_Problem details_
Repeat the data that follows exactly, starting at the line with "strongly influential on its extraordinary c" and ending at the line with "Contact the PEHSU", and leave out every picture.

_Data extract_
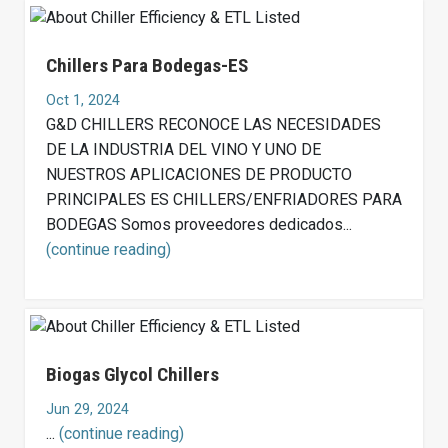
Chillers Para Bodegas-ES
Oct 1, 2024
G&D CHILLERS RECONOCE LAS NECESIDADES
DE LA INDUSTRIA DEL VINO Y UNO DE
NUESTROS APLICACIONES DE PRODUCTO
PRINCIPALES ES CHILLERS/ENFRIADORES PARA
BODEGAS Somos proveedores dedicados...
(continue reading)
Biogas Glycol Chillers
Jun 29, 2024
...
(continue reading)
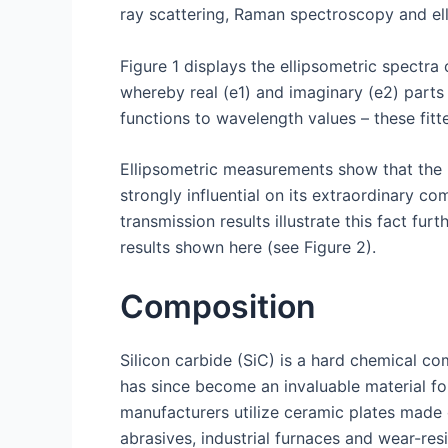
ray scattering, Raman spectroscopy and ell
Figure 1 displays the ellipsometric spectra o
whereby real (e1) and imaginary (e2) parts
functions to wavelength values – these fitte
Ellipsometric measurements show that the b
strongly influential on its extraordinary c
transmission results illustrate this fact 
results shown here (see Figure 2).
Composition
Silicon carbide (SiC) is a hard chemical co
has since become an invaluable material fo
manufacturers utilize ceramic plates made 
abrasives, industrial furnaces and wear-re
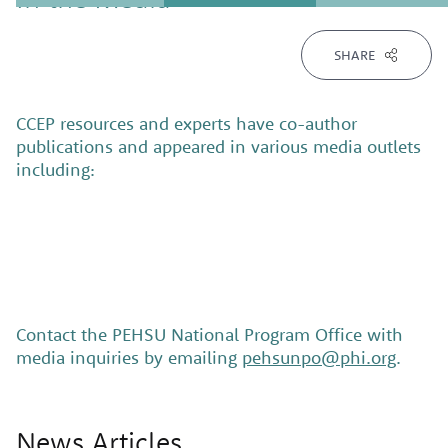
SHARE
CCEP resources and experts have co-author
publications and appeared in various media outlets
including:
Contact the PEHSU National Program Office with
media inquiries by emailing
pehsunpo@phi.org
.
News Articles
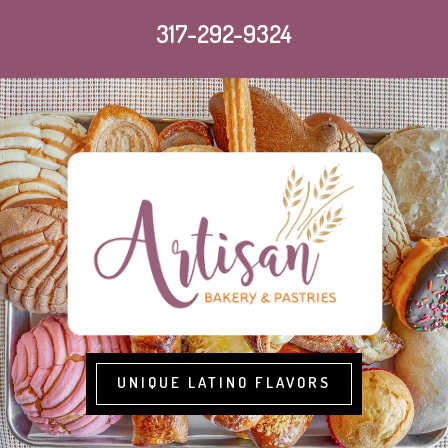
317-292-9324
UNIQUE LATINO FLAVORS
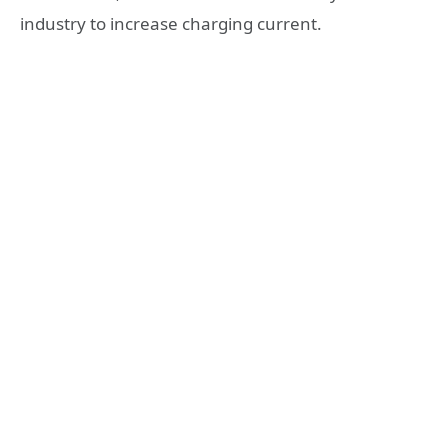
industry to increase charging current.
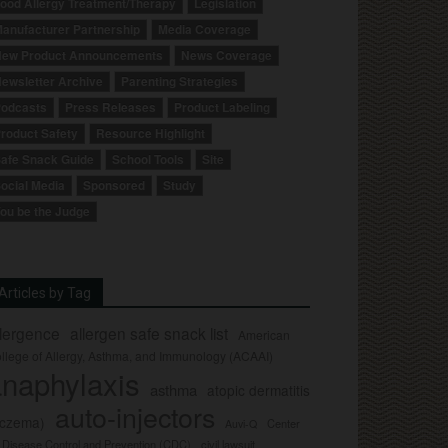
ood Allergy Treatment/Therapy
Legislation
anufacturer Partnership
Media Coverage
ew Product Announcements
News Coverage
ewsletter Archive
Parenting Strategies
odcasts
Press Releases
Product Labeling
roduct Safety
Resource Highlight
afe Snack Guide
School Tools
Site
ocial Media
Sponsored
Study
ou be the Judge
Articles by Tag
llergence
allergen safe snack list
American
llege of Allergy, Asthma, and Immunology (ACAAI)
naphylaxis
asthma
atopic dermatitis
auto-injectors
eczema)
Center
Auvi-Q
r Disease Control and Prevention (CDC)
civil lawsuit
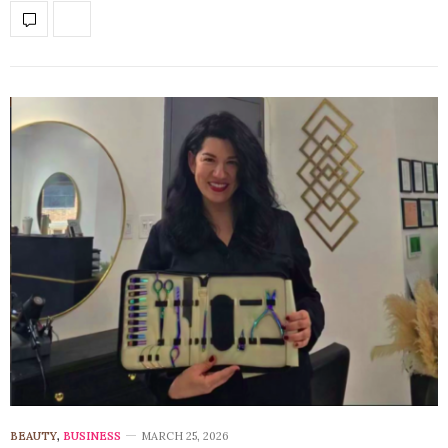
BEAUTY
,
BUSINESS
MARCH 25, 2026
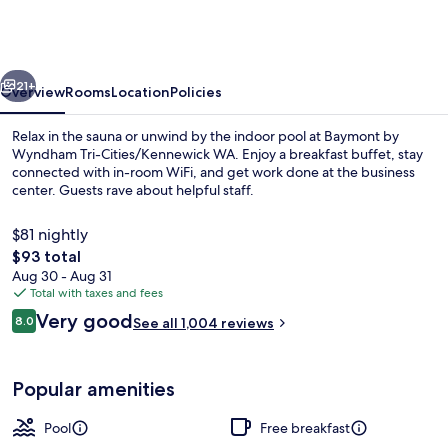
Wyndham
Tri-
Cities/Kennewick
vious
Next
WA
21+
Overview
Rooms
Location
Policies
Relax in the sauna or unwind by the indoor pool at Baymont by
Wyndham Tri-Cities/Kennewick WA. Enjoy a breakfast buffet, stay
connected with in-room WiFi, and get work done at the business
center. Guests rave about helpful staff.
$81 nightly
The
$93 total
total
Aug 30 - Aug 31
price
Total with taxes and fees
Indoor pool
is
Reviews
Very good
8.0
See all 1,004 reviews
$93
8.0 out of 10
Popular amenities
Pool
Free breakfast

_Solution below_
strongly influential on its extraordinary c
transmission results illustrate this fact 
results shown here (see Figure 2).
Composition
Silicon carbide (SiC) is a hard chemical co
has since become an invaluable material fo
manufacturers utilize ceramic plates made 
abrasives, industrial furnaces and wear-re
SHARE
CCEP resources and experts have co-author
publications and appeared in various media outlets
including:
Contact the PEHSU National Program Office with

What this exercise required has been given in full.